It has begun! It is the beginning of the end of the era of boobie milk for Ben because he has reached the grand old age of (nearly) 6 months, and it’s time to wean. […]
It has begun! It is the beginning of the end of the era of boobie milk for Ben because he has reached the grand old age of (nearly) 6 months, and it’s time to wean.
It’s something we could have started earlier (and I know a lot of parents do), but with Ben being our first we try to follow the guidelines as much as possible—even though we know he has been ready because for the last month or so he had been watching intently when me and my partner eat, even mimicking our chewing.
I’ve been looking forward to this for so long.
I’ve been looking forward to it because the idea of the mess that comes with weaning makes me smile. I’ve been picturing Ben with mashed up vegetables smeared over his face and hands, giggling at how fun food is, butternut squash being found in between his toes, up his nose, on the floors and walls. Just writing about it makes me smile (and I also will gain the ability to blame my messy eating on Ben, which is kind of cool). But more than the mess that comes with it, I’ve been looking forward to weaning because I get to be more involved in feeding him after nearly six months of the occasional expressed bottle, as he has been exclusively breastfed.

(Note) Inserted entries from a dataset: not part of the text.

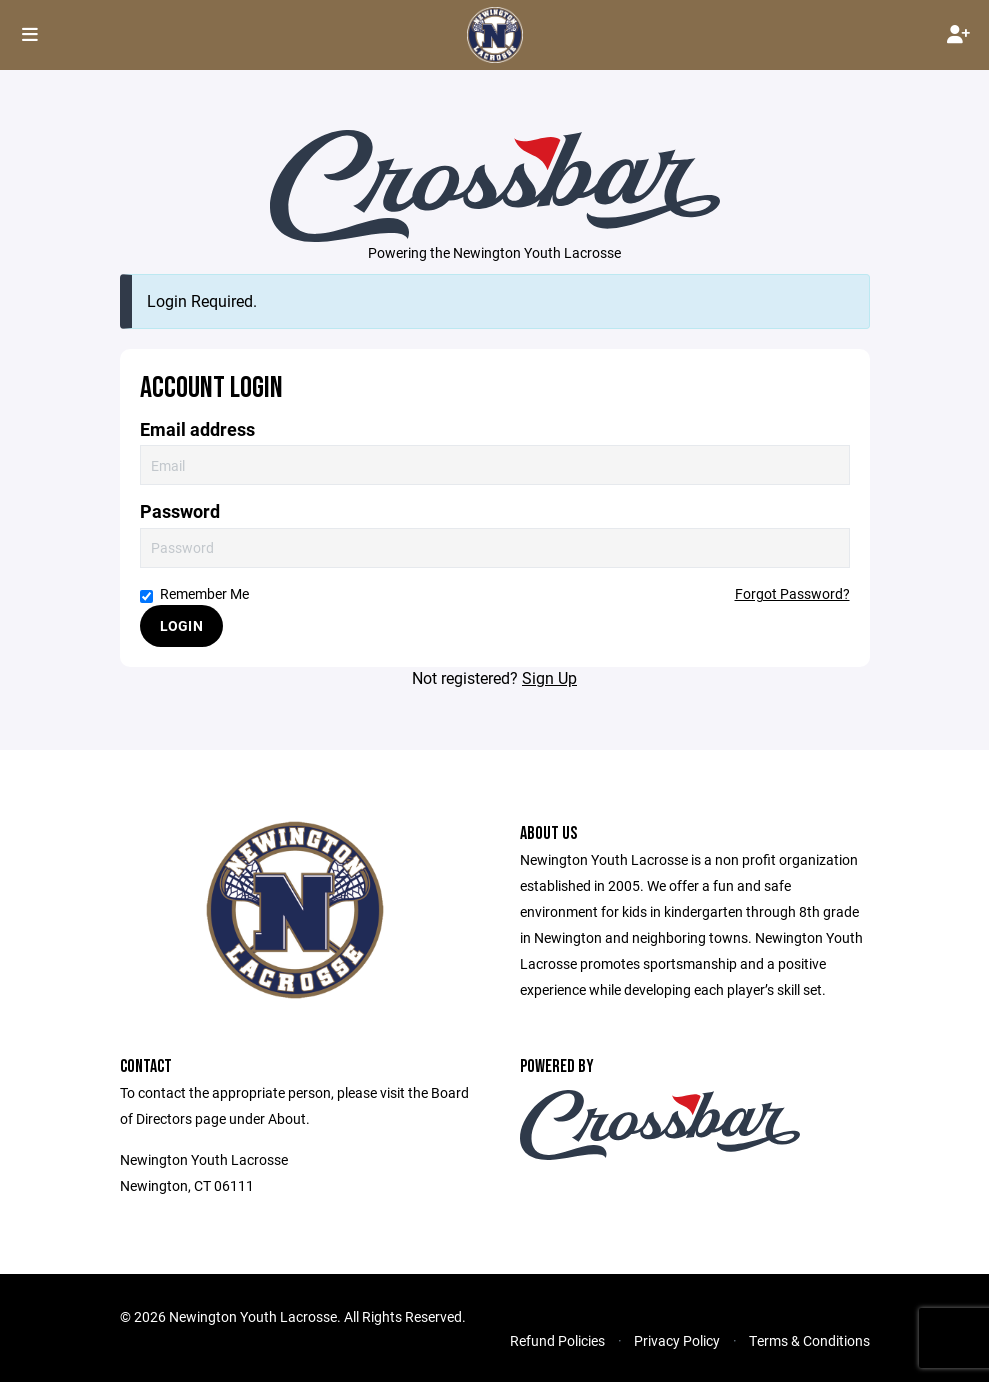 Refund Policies (557, 1340)
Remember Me (194, 593)
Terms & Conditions (809, 1340)
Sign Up (549, 677)
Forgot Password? (792, 593)
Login (181, 625)
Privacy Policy (677, 1340)
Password (180, 511)
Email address (197, 429) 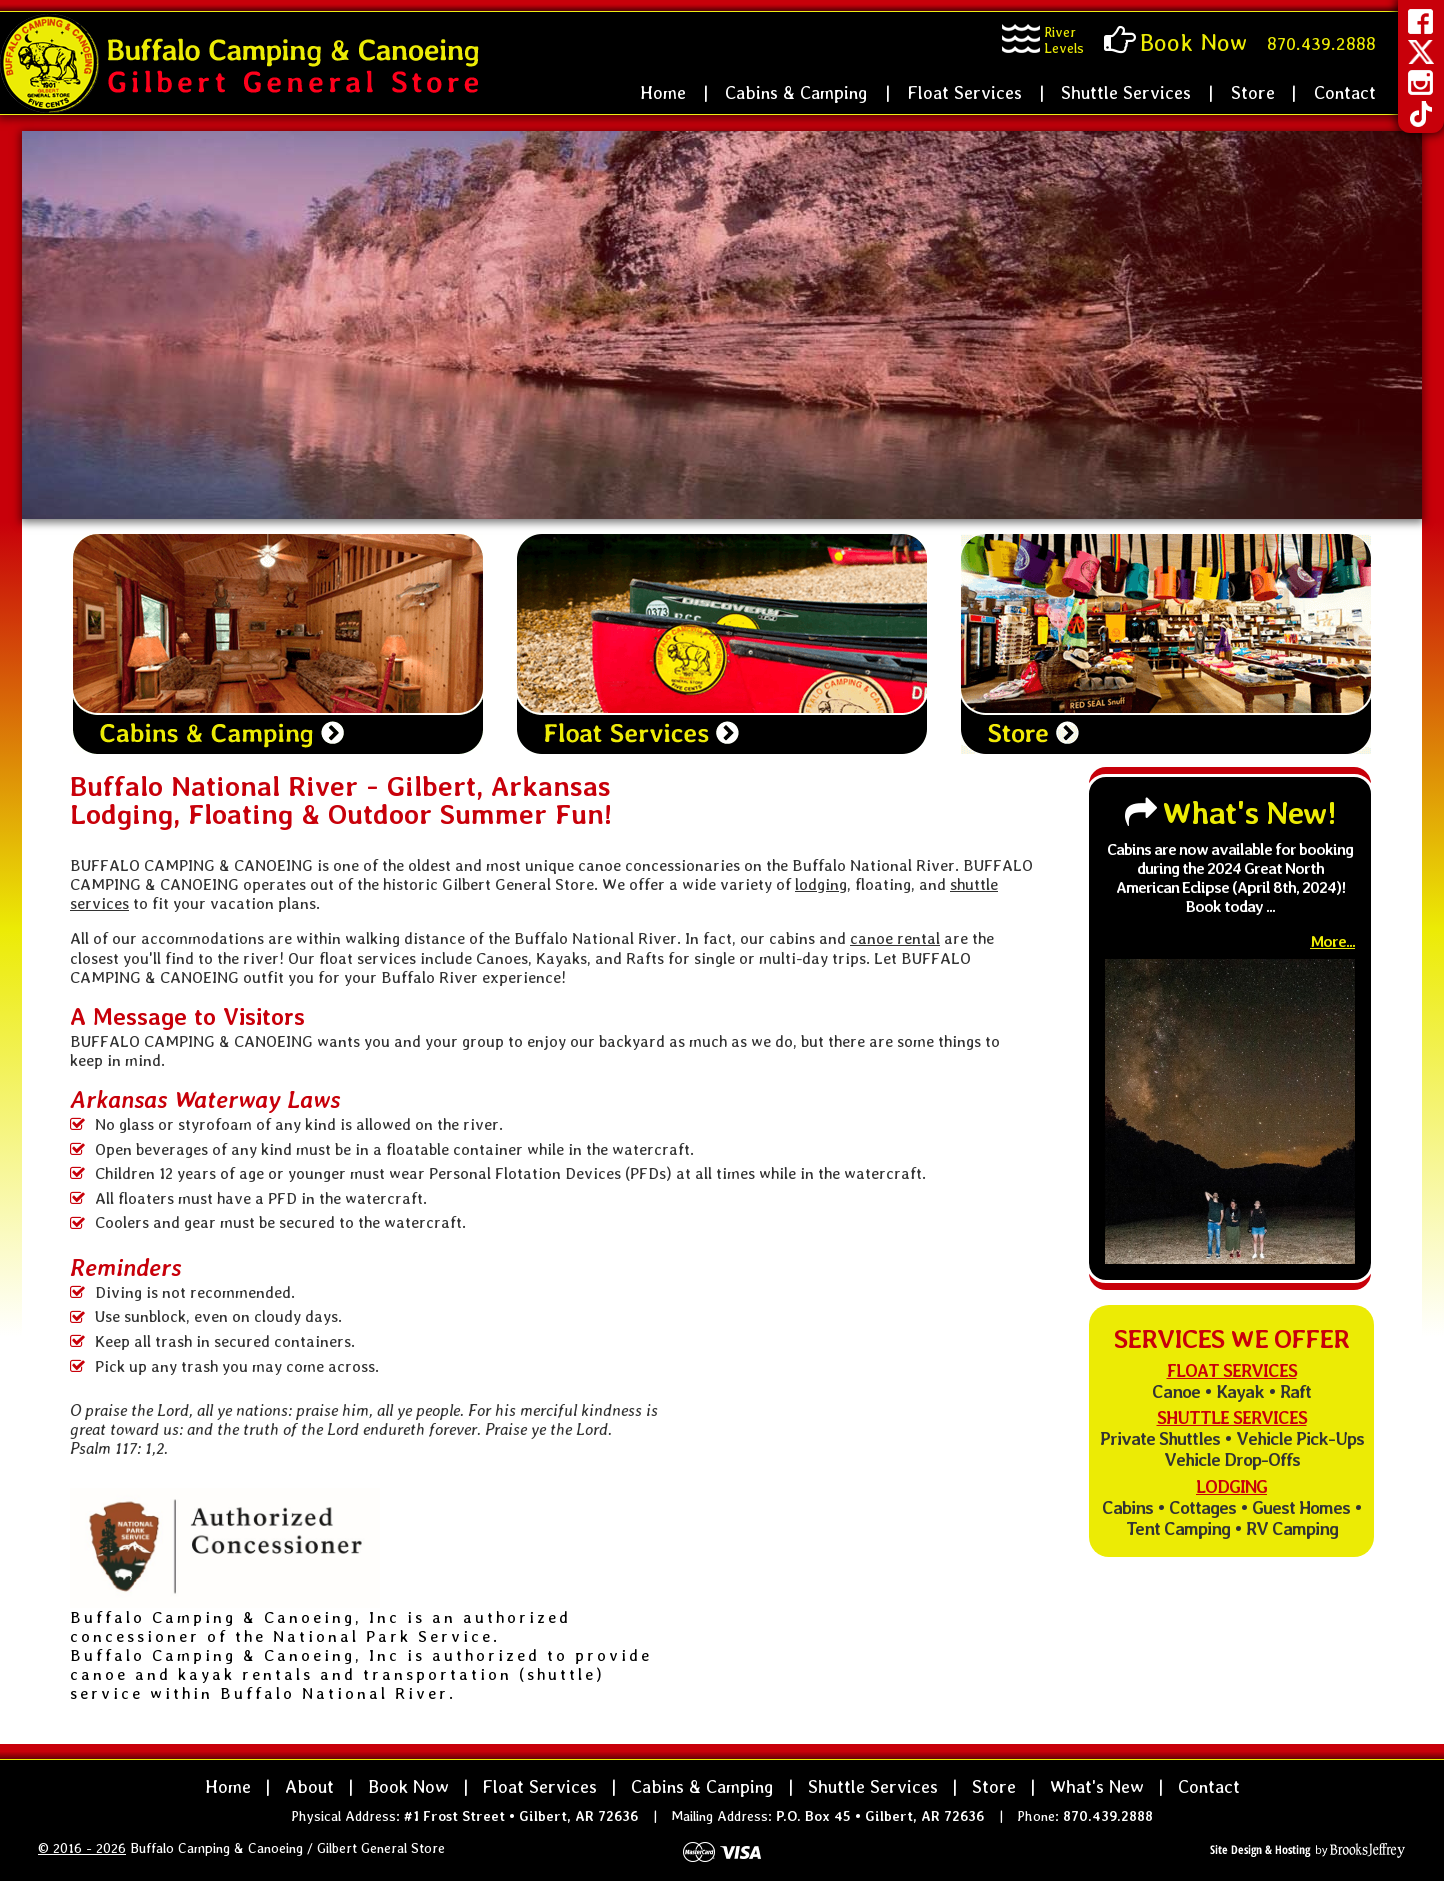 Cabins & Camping (796, 92)
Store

What I didn’t know before we started was the amount of information there is out there about feeding … the foods that should be tried first and the reasons for it, the difference between baby led weaning and traditional weaning, when to introduce meals, and the reasons for it.
I didn’t know it was such an exact science. Even after six months, I’m still at times naive to this parenting game. I guess a lot of us feel that way sometimes.
But what I can say is: Thank, God, for the Internet! I’d be lost without it and the research I can do with it. Sometimes I wonder how my parents managed to raise me to be a (sort of) well-adjusted human being without it.
So, after a week of discussing it, we worked out that we were going to try Ben on a little butternut squash, with a bit of breast milk mixed in (as we read it helps with the transition).
Not that we had anything to worry about. My little boy likes his food.
As soon as the squash was on the spoon his eyes locked on, and as I just started to say the classic ‘”here comes the airplane” that was used to encourage me to eat he leaned forward and put the spoon in his mouth.
And then we held our breath, wondering which of these three he would do.
1: Would he lick the spoon?
2: Would he take the food and spit/dribble it out?
3: Would he choke a little?
It turned out he didn’t do any of these; instead he chewed it and then swallowed as if he’d done it a thousand times before. Then he moaned an “I want my own way” moan until we gave him more, which made us laugh. He ate another three teaspoons of food.
As Ben is now nearly 6 months, we are going through a new phase of lots of changes to how he is in the world and the things he can do. Often these changes are exciting and terrifying for me and my partner, as the uncertainty of how he will adjust to these changes is always in our thoughts.
However, if these new developments are anything like the first time he tried food, I’m sure we have nothing to worry about. But that doesn’t mean we won’t anyway, and although I look forward to these changes, I’m not wishing the time away. For it’s becoming very clear that our little dependent baby that I wrote about at the start of my blogging for P&N is growing fast into a beautiful little boy, who every day I cherish, but needs me in a different way.